(Page segmentation data)
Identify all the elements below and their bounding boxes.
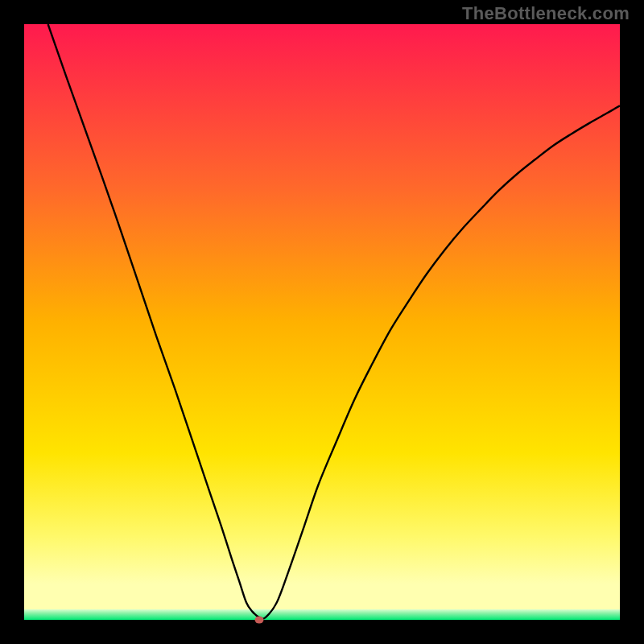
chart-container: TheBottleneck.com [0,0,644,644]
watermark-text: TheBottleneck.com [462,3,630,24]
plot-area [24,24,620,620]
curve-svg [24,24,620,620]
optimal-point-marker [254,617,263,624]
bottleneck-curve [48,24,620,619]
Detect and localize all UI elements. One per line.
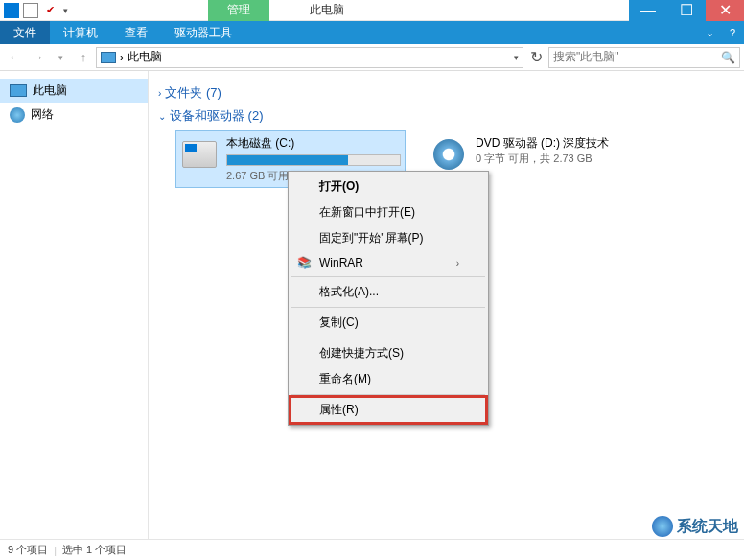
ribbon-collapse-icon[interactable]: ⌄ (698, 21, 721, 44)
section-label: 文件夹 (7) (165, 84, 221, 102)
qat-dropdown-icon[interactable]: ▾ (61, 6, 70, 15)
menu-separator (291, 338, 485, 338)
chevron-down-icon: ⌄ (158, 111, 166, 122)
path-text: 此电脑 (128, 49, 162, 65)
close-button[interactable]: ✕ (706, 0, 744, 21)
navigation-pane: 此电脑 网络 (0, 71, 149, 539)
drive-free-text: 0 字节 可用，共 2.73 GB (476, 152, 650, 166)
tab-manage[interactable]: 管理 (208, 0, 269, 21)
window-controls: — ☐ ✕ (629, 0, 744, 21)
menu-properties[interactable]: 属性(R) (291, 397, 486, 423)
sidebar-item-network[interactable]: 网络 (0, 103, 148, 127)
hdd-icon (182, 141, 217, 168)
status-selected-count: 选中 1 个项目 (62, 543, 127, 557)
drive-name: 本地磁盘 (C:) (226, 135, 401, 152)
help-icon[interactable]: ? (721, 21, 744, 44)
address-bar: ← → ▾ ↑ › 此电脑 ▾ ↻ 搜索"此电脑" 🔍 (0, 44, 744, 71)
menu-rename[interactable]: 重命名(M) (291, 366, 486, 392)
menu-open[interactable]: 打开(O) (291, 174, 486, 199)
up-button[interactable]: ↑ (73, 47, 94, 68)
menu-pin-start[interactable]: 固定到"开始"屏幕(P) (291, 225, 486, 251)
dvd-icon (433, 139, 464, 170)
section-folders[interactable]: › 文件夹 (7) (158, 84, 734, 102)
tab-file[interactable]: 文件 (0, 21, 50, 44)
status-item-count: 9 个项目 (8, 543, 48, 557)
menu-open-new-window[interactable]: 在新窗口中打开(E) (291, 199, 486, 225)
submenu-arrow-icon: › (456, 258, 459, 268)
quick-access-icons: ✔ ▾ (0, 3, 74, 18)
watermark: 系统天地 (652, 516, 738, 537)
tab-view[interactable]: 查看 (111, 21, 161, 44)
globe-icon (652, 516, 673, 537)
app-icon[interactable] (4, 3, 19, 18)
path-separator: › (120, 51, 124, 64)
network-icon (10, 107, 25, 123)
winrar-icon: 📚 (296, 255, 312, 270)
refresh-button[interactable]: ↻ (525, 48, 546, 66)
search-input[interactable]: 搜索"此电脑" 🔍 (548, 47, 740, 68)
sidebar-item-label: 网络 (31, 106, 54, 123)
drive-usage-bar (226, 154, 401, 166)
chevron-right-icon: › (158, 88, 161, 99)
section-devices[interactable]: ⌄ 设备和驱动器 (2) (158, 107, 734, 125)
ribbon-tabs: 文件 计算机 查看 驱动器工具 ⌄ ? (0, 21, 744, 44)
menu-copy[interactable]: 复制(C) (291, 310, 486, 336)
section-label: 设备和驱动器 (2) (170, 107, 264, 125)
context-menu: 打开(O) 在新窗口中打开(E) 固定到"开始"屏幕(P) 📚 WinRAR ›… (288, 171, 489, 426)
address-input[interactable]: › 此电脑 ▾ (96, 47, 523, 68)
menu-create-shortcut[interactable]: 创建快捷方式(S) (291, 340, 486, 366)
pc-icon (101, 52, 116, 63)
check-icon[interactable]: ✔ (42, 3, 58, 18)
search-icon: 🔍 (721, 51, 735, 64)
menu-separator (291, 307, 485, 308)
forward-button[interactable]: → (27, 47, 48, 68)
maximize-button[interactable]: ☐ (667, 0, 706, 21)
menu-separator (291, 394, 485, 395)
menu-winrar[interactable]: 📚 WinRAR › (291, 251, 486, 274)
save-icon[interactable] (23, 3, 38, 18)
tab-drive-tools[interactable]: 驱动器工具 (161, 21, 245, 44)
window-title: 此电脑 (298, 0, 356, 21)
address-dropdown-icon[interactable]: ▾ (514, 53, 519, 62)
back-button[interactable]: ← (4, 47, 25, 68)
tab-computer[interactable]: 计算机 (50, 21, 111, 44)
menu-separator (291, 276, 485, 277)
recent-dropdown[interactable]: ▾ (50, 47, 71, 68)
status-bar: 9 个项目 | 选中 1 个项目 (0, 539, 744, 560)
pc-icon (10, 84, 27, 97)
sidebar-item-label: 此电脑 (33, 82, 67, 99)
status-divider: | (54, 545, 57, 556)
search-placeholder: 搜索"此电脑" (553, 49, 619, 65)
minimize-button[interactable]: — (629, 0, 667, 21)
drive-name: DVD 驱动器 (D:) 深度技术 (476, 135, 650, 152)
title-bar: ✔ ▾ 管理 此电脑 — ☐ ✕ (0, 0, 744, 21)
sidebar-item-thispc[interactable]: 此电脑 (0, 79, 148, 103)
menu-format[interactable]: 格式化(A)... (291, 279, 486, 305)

--

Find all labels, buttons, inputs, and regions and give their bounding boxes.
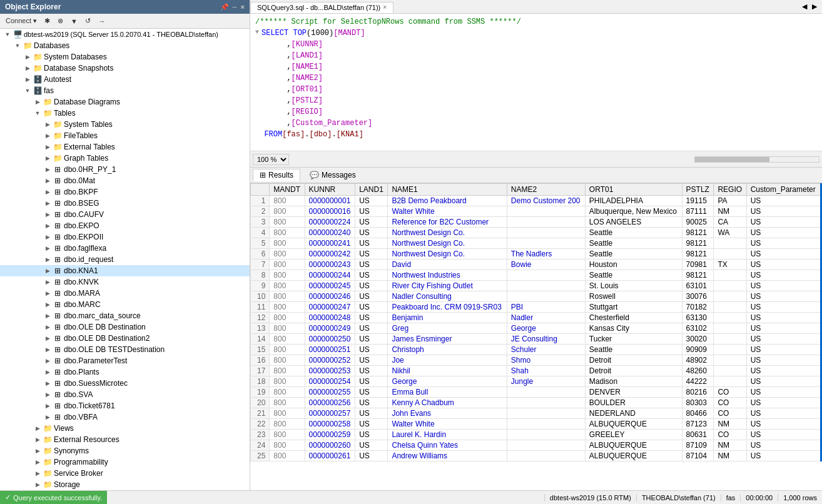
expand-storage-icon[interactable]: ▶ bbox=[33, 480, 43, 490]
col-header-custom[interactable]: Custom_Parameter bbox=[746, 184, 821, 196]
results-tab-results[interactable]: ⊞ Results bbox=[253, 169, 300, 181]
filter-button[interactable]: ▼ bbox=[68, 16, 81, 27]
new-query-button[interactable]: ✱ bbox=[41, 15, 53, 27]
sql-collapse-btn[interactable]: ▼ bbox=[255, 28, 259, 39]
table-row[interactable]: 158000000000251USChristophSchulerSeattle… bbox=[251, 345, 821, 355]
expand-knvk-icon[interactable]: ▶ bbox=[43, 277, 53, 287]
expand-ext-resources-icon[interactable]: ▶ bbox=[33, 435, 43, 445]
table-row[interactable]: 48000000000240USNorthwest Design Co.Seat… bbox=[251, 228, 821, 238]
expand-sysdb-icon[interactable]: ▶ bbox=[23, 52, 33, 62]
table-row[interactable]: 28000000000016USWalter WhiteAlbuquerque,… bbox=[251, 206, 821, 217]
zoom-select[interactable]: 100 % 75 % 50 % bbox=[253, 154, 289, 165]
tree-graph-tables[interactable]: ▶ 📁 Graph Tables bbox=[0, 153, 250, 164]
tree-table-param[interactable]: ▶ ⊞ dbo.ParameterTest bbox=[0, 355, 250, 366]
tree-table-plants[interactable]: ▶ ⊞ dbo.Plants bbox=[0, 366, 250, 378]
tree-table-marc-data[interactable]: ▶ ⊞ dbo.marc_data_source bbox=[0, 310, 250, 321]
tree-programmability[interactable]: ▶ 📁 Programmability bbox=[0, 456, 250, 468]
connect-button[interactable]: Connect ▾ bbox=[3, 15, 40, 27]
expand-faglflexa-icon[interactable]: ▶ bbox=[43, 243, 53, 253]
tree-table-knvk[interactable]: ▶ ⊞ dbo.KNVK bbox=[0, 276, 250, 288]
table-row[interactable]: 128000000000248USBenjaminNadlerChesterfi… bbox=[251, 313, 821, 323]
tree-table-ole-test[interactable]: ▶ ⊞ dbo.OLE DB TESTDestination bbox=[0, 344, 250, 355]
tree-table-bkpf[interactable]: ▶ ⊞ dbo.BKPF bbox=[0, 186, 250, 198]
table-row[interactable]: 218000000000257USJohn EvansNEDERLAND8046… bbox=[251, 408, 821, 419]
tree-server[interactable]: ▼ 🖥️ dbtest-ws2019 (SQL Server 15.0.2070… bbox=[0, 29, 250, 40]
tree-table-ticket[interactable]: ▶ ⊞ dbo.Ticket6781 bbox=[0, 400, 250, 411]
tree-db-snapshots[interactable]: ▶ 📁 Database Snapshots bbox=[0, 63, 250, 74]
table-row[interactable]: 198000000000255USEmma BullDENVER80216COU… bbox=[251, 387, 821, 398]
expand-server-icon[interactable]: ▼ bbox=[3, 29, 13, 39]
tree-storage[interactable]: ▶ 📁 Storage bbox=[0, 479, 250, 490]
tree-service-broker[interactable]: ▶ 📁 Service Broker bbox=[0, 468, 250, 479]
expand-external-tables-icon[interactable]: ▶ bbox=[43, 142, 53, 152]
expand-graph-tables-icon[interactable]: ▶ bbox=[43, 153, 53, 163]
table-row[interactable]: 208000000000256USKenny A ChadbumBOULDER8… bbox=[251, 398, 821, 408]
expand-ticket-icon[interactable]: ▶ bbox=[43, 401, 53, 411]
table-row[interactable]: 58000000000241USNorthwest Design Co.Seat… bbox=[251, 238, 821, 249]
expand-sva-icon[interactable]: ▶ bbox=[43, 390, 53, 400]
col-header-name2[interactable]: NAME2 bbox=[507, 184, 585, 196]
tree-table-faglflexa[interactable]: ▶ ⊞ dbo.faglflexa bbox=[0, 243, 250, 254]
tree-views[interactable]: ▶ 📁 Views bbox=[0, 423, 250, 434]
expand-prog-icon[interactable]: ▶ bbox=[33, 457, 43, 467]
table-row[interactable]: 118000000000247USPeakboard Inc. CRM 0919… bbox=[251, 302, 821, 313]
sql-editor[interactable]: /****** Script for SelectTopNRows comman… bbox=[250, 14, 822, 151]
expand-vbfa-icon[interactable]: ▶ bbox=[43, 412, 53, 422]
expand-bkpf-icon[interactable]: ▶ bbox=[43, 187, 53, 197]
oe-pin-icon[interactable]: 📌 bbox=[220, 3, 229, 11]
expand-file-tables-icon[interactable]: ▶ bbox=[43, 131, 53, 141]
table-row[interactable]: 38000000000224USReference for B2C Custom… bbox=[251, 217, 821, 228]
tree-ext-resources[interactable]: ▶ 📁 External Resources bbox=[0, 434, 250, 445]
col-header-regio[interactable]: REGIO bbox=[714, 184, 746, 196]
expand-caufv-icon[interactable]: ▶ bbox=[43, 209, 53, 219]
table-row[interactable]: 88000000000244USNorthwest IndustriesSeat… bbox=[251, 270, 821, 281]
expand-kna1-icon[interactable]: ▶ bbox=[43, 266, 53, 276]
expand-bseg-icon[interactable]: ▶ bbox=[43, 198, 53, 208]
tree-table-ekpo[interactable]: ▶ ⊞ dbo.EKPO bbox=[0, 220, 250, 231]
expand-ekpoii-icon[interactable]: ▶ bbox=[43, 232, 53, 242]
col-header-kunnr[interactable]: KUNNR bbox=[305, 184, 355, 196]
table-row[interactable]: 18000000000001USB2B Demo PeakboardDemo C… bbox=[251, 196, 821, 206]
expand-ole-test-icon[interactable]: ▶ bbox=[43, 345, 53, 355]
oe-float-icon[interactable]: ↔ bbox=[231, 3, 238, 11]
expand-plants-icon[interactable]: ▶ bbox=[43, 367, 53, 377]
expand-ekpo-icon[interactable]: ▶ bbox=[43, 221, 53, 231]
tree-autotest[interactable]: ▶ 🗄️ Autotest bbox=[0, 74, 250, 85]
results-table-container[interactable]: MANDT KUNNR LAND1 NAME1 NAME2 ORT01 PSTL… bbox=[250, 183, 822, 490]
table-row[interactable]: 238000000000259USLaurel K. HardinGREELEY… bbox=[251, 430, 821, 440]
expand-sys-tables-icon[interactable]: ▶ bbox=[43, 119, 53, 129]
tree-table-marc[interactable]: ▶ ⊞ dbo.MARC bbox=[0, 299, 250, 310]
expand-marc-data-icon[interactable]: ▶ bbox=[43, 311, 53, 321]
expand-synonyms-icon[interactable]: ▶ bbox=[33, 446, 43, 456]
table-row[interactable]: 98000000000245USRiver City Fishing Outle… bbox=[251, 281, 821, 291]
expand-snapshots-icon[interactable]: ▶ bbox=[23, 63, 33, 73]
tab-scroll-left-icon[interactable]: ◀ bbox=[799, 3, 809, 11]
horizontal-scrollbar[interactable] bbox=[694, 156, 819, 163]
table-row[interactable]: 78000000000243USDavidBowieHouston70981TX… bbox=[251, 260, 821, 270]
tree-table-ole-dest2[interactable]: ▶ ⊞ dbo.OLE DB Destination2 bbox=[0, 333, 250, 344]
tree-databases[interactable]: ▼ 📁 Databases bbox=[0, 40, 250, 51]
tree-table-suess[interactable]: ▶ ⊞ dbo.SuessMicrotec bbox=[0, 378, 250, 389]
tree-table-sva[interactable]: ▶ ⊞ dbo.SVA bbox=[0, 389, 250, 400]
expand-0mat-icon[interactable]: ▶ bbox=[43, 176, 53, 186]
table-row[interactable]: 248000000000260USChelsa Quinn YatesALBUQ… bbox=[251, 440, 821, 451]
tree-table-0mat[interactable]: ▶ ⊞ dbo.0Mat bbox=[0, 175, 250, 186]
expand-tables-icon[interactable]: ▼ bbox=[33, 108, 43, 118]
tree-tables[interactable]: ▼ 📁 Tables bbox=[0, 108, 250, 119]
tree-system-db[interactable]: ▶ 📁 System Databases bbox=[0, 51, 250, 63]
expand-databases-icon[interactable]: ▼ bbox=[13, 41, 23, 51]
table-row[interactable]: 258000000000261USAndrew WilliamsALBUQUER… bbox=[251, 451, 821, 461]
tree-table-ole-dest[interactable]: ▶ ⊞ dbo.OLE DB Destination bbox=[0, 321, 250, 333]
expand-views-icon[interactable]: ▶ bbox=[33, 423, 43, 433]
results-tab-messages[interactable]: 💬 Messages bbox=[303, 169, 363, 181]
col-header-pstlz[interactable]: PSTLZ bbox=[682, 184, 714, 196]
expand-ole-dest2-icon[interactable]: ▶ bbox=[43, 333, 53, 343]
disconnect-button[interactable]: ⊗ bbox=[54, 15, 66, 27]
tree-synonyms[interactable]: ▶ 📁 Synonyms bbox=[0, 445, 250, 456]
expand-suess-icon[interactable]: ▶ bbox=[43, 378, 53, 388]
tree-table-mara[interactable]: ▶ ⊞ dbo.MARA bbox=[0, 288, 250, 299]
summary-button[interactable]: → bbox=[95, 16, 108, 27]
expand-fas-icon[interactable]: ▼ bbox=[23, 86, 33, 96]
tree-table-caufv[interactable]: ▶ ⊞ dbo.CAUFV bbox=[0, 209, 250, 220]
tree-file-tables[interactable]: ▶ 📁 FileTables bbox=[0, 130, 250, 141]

*ABOUT THIS EXERCISE*. Provide the number of lines in the entries that include "address", and no other text.

*WRITTEN ANSWER*. 3